A GitLab CI ready image to upgrade services in Rancher. See the whole story on our blog at code.kiwi.com!
Usage
-
Deploy your application on Rancher manually, with an image tagged with a git reference (our recommendation is to use the commit SHA, but you can also use git tags.)
-
Get a Rancher Environment API key and add the API keypair as secret variables in the project, named
RANCHER_ACCESS_KEYandRANCHER_SECRET_KEY. -
Also add
RANCHER_URLandRANCHER_ENV_ID, preferably in secret variables, or in.gitlab-ci.yml. (In the example URLhttps://rancher.example.com/env/1a81/apps/stacks/1e551/services/1s1456/containersthe environment ID is1a81. This ID always starts with1a.) -
Add something like this to your
.gitlab-ci.yml:stages: # [...] - deploy deploy-production: stage: deploy image: kiwicom/crane:3.2.1 script: - crane --stack my-app --service api --service worker environment: name: production url: https://my-app.example.com/ when: manual
Settings
| CLI flag | Environment variable | Required | Default |
| ----------------------- | --------------------------- | -------- | ------- |
| --url | RANCHER_URL | Yes | |
| --access-key | RANCHER_ACCESS_KEY | Yes | |
| --secret-key | RANCHER_SECRET_KEY | Yes | |
| --env | RANCHER_ENV_ID | Yes | |
| --stack | RANCHER_STACK_NAME | Yes | |
| --new-commit | CRANE_NEW_COMMIT | No | HEAD |
| --new-image | CRANE_NEW_IMAGE | No | None |
| --service | RANCHER_SERVICE_NAME | No | app |
| --sidekick | RANCHER_SIDEKICK_NAME | No | None |
| --batch-size | CRANE_BATCH_SIZE | No | 1 |
| --batch-interval | CRANE_BATCH_INTERVAL | No | 2 |
| --start-first | CRANE_START_FIRST | No | False |
| --sleep-after-upgrade | CRANE_SLEEP_AFTER_UPGRADE | No | 0 |
| --manual-finish | CRANE_MANUAL_FINISH | No | False |
Integrations & Extensions
Slack
When --slack-token is set,
crane can post an announcement to --slack-channel
with details about the ongoing deployment.

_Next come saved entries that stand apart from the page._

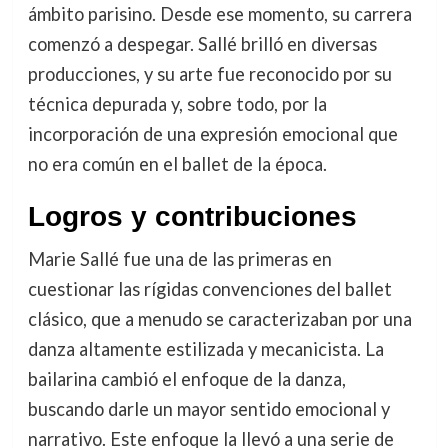
ámbito parisino. Desde ese momento, su carrera
comenzó a despegar. Sallé brilló en diversas
producciones, y su arte fue reconocido por su
técnica depurada y, sobre todo, por la
incorporación de una expresión emocional que
no era común en el ballet de la época.
Logros y contribuciones
Marie Sallé fue una de las primeras en
cuestionar las rígidas convenciones del ballet
clásico, que a menudo se caracterizaban por una
danza altamente estilizada y mecanicista. La
bailarina cambió el enfoque de la danza,
buscando darle un mayor sentido emocional y
narrativo. Este enfoque la llevó a una serie de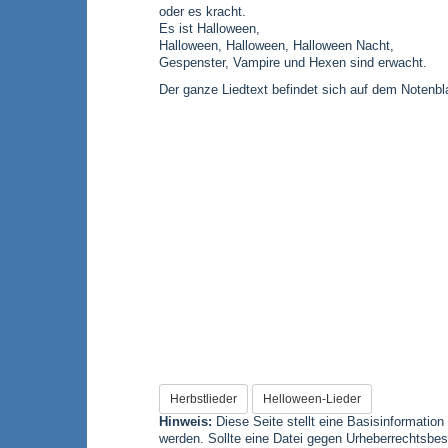
oder es kracht.
Es ist Halloween,
Halloween, Halloween, Halloween Nacht,
Gespenster, Vampire und Hexen sind erwacht.
Der ganze Liedtext befindet sich auf dem Notenbla
Herbstlieder
Helloween-Lieder
Hinweis:
Diese Seite stellt eine Basisinformation
werden. Sollte eine Datei gegen Urheberrechtsbes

You can use --slack-link to add useful URLs to this announcements
such as Datadog dashboards, Sentry issues, or the project repository.
You can set --slack-channel multiple times;
all channels will have the same annnouncement posted to them.
If you're setting the channel names via the environment variable,
separate them with a space.
| CLI flag | Environment variable | Details |
| ----------------- | --------------------- | ----------------------------- |
| --slack-token | CRANE_SLACK_TOKEN | Slack API token |
| --slack-channel | CRANE_SLACK_CHANNEL | Slack channels to announce in |
| --slack-link | CRANE_SLACK_LINK | links to mention in Slack |
Sentry
With --sentry-webhook, crane can post release details to Sentry.
Release tracking is useful
to provide additional context to errors tracked in Sentry.
| CLI flag | Environment variable | Details |
| ------------------ | ---------------------- | -------------------------- |
| --sentry-webhook | CRANE_SENTRY_WEBHOOK | Sentry release webhook URL |
Datadog
If you set an API key with --datadog-key,
Crane will post successful and failed releases to your Datadog event feed.
These events can then be marked on charts and displayed on dashboards.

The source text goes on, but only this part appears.